Standing Stones

Standing stones are better known as liths, or orthostats. They are known as megaliths due to their cumbersome size. These stones are always set in the solitary position. They are placed vertically in ground. Numerous varieties exist. If they come into view in groups, forming a circle, ‘megalithic monuments’ is the name given to them. There is no information regarding the origin of standing stones. However, some traces of pottery suggest that they belonged to the ‘Beaker People’.

Cove

The term ‘cove’ is used in describing a group of tightly concentrated standing stones that were found in Bronze and Neolithic Age in England. Coves have a rectangular or square plan. They act as tiny enclosures within further avenue, stone circle, or henge features. Here, 3 or 4 orthostats are placed together giving impression of box. The stone shave an opening between them. The orientation of these stones is towards southeast. The examples of coves include ‘The Longstones in Wiltshire’, ‘Avebury Henge in Wiltshire’, ‘Stanton Drew in Somerset’, and ‘Mount Pleasant henge in Dorset’.

Orthostat

Standing stones like Menhirs technically fall in the category of orthostats though this term is exclusively used by archaeologists for describing individual stones of prehistoric era that comprise of bigger structures. Examples of such sort include walls of ‘chamber tombs’, verticalities of trilithons at ‘Stonehenge’. Megalithic art is being depicted by most of the orthostats.

Pole-hole slab

Pole-hole slab, in megalithic archaeology, is referred to as an orthostat having a hole. At times, it looks like entrance to the ‘chamber tomb’. The hole normally has a circular shape. However, there are examples of square shapes as well. These shapes arise due to the joining of two slabs with notch cut into the joining. Such slabs are commonly found in ‘gallery graves’ of ‘Seine-Oise-Marne’ culture.

Trilithon

A trilithon can be described as a structure that consists of 2 big vertical stones. These stones are supported by a 3rd stone set. This set is supported horizontally on the top. The trilithons at Stonehenge and in prehistoric temples of Malta have acquired an international acclaim. They have been included in ‘UNESCO World Heritage Site’. The derivation of the word ‘trilithon’ comes from the ‘Greek’. Tri-three and lithos-stone, i.e. ‘having three stones’. William Stukeley was the first one to use this word.

Stone Circle

A ‘stone circle’ can be described as an antique monument.
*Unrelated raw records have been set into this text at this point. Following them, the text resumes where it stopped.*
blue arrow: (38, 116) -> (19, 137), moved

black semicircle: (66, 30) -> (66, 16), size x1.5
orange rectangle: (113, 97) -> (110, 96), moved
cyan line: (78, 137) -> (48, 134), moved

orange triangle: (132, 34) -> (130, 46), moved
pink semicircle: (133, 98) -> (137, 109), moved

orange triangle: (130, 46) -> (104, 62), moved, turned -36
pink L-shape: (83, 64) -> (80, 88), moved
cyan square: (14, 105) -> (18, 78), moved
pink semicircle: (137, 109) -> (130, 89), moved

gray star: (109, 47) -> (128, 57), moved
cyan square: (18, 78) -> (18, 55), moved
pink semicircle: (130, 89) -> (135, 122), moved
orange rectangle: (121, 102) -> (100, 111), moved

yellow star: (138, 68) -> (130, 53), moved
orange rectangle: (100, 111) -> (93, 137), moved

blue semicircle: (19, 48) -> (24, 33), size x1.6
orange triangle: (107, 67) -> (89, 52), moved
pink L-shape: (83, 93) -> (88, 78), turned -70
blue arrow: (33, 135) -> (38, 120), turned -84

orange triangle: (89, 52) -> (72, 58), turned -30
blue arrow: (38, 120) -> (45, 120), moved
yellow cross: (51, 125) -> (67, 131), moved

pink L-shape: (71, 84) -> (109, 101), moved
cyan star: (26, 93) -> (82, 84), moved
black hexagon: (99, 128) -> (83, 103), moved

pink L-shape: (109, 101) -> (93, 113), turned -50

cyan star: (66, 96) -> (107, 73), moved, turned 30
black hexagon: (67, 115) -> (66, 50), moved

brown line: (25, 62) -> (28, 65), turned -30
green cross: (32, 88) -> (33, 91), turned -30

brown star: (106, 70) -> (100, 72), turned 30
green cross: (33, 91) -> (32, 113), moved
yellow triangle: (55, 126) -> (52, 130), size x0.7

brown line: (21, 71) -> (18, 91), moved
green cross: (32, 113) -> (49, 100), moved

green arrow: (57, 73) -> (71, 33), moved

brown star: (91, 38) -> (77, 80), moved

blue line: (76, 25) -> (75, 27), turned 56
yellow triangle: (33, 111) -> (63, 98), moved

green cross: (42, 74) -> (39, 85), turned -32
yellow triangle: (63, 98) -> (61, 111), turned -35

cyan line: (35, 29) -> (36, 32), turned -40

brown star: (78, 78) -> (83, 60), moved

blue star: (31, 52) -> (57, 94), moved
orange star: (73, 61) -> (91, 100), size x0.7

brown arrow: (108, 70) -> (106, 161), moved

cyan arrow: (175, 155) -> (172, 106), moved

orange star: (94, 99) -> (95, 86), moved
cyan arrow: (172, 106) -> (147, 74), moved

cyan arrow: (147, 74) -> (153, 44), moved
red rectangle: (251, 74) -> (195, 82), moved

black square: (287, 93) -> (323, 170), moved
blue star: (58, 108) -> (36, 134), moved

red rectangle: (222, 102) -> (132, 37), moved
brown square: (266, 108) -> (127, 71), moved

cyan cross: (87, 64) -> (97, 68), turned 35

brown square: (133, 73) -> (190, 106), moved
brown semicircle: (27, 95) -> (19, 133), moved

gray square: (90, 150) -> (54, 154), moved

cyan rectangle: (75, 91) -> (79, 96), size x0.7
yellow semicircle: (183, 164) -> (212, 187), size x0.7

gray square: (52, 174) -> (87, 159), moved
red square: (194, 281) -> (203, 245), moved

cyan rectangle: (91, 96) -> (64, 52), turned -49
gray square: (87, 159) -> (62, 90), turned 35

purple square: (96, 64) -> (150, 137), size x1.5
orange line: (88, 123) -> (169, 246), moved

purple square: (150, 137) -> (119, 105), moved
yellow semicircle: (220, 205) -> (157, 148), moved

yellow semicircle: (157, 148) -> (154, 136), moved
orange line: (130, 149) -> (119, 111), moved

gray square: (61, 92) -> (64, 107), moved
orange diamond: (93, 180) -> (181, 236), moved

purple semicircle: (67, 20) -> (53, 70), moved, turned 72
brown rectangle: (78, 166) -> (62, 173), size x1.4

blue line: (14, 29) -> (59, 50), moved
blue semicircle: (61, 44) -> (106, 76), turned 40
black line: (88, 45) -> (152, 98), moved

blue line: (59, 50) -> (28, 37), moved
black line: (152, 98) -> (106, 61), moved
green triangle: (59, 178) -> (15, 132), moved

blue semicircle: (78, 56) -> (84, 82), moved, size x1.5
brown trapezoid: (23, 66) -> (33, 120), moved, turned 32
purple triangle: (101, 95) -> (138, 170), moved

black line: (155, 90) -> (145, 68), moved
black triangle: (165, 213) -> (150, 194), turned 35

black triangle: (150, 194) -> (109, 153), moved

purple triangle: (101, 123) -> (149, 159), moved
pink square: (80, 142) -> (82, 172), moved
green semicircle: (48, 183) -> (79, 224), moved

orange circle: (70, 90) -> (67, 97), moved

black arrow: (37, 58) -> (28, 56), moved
Monument of such sort is not necessarily circular. An elliptical pattern is normally formed. Many a times, the stones are laid in such a way that a circular arc is formed. One should not get confused between an isolated monolith or a henge and the stone circle, even if the encounter of all these features takes place in a ‘single location’. As per the archaeological survey, stone circles were constructed with a sole purpose of connecting with the beliefs of ‘prehistoric people’.

Stone Ship

The ‘Stone Ship’ can be referred to as a ‘Germanic burial custom’. They were known as devil ships previously, as they were believed to have witnessed the real burning ship wherein the dead used to be thrown into the sea.